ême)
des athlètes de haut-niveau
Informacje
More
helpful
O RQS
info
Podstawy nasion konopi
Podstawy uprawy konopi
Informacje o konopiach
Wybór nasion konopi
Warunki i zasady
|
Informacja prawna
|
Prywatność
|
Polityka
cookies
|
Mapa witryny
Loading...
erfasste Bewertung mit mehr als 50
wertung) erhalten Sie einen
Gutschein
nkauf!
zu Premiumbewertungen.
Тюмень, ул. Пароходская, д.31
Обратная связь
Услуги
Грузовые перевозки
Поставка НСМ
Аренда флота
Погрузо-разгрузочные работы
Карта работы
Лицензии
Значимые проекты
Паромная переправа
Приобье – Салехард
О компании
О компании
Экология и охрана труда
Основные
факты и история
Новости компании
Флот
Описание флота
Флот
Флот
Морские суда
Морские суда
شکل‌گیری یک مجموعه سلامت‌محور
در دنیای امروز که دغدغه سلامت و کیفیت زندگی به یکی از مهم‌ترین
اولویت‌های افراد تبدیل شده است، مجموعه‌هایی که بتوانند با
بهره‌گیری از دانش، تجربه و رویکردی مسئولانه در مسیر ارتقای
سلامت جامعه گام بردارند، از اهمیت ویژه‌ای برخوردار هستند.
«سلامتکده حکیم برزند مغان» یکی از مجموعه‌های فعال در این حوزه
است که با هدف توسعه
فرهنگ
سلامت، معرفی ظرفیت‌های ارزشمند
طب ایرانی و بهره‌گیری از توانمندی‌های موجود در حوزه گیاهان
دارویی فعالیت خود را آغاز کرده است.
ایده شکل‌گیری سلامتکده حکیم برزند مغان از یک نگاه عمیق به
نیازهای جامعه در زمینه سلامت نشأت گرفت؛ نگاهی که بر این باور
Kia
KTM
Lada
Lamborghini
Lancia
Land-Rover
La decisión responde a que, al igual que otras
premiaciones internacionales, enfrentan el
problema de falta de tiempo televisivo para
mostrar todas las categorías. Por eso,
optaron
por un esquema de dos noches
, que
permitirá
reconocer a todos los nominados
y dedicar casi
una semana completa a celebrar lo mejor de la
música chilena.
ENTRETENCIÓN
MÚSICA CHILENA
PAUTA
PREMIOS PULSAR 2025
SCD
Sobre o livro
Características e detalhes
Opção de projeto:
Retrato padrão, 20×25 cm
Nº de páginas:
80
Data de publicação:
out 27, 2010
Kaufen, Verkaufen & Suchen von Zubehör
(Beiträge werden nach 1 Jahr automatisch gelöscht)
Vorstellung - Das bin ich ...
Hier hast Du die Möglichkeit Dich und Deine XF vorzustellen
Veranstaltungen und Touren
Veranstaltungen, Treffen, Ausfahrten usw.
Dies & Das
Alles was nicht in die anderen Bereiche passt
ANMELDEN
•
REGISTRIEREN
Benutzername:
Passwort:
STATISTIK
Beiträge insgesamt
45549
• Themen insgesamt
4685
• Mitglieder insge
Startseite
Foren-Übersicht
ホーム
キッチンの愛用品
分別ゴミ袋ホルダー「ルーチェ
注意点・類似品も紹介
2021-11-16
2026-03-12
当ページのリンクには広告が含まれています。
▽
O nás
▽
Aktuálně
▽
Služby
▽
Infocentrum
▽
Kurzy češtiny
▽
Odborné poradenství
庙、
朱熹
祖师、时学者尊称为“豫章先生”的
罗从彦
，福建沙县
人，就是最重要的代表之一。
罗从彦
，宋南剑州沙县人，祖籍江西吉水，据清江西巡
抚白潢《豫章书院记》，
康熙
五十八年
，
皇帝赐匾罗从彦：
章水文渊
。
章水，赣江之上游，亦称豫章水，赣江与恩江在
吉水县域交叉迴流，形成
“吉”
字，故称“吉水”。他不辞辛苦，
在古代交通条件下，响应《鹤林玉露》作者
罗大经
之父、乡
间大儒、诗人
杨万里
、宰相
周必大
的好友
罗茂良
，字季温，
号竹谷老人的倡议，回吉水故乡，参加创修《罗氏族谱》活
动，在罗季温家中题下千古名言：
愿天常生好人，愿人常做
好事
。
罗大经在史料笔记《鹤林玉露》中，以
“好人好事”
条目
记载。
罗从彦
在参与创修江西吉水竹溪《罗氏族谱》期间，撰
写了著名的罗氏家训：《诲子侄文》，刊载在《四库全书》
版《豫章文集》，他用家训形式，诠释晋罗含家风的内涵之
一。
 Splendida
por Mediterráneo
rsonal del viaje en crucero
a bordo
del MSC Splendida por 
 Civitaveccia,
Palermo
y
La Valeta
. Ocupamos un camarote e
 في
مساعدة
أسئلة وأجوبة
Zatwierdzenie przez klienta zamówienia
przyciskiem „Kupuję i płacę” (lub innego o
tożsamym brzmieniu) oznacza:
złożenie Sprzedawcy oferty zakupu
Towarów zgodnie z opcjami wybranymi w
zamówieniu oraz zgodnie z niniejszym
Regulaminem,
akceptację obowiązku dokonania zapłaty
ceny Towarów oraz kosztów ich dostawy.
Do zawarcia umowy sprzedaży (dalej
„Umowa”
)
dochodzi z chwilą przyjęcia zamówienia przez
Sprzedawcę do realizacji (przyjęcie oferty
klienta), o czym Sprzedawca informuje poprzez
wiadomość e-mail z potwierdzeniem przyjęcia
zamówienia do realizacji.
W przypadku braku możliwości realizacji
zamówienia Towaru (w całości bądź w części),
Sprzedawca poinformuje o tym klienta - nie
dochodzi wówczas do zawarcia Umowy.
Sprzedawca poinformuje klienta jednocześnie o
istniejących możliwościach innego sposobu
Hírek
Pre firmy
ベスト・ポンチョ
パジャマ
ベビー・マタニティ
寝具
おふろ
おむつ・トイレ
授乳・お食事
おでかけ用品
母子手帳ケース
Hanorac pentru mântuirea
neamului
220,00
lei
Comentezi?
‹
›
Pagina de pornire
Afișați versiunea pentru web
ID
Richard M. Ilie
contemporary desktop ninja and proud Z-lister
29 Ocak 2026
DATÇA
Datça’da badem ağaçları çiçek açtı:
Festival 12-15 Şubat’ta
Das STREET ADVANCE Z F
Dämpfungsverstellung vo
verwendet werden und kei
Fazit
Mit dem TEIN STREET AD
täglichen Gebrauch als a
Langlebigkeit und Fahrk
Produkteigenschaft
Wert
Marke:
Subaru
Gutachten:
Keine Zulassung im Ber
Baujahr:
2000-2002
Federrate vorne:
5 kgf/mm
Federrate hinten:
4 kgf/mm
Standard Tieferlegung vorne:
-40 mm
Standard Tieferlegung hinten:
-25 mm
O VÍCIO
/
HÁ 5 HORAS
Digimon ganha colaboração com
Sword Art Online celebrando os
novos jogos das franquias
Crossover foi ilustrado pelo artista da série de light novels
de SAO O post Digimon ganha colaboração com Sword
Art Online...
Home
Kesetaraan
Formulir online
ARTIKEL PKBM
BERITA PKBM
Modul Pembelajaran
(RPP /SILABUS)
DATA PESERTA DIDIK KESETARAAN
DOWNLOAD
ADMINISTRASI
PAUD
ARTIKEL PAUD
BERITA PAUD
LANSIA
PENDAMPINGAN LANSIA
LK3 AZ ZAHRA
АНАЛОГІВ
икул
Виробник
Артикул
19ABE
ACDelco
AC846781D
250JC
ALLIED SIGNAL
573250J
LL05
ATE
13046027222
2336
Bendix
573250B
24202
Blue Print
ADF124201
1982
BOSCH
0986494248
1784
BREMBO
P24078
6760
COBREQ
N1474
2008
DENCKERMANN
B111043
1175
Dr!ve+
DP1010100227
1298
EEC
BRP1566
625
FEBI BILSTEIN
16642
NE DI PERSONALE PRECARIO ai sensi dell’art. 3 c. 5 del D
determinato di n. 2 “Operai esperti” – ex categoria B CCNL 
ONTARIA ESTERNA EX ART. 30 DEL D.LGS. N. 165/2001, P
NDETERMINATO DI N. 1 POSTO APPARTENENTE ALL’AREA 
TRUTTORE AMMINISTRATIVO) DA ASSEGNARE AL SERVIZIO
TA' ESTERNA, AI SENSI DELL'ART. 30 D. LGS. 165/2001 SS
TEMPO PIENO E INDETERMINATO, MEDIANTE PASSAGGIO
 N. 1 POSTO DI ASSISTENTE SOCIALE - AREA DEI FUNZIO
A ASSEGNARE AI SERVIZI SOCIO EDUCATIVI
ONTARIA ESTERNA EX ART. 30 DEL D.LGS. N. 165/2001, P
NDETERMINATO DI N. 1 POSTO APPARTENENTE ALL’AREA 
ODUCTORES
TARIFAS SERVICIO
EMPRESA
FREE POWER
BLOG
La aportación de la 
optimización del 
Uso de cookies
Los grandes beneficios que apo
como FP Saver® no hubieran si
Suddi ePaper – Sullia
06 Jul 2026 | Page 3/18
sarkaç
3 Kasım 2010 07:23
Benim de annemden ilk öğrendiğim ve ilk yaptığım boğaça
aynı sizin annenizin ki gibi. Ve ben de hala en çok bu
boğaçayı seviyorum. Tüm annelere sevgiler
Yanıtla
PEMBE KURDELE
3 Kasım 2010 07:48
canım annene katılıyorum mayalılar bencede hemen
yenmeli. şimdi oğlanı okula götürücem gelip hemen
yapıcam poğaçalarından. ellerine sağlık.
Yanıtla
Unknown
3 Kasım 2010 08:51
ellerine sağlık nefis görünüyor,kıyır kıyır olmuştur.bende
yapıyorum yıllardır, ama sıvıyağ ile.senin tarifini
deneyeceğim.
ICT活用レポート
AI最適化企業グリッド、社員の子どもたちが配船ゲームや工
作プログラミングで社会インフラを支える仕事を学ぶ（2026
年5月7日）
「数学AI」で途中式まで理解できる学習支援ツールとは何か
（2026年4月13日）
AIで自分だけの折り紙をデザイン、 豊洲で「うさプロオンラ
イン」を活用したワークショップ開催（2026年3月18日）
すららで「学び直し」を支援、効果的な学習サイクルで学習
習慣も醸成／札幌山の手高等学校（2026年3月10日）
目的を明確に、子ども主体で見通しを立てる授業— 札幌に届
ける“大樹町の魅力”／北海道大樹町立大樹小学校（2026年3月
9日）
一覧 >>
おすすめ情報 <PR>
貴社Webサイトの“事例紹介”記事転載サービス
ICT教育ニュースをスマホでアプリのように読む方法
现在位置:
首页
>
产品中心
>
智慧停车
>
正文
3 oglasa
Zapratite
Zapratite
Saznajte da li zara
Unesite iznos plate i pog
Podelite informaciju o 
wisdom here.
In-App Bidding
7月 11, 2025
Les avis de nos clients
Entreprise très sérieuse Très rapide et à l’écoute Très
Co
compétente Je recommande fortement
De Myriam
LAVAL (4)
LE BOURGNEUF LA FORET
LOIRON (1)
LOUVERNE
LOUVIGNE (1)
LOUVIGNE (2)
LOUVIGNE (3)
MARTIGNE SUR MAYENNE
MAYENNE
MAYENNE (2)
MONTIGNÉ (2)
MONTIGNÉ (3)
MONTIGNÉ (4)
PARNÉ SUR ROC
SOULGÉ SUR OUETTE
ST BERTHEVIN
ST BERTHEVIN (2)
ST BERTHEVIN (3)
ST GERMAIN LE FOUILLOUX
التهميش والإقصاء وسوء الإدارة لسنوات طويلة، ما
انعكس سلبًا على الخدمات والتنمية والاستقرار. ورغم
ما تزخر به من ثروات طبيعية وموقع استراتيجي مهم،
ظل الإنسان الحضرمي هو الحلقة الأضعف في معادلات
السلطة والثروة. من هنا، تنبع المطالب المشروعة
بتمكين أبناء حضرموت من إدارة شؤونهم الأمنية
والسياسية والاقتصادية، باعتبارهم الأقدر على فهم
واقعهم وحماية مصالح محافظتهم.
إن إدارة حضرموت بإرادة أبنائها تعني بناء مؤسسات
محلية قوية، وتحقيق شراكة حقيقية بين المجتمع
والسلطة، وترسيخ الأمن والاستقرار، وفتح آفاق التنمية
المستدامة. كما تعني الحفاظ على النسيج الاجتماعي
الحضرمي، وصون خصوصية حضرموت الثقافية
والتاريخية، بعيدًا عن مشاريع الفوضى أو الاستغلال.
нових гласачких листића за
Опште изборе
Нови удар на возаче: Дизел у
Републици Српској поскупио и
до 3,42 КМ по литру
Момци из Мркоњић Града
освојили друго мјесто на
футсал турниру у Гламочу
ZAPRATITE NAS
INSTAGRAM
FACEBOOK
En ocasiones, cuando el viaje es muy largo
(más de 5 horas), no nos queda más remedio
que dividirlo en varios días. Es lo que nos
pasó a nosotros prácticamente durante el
————————
* [PROBLEM TO WORK ON]
Within the material above, find every line containing the word "برزند" and copy it.

* [SOLUTION FOR THIS EXERCISE]
«سلامتکده حکیم برزند مغان» یکی از مجموعه‌های فعال در این حوزه
ایده شکل‌گیری سلامتکده حکیم برزند مغان از یک نگاه عمیق به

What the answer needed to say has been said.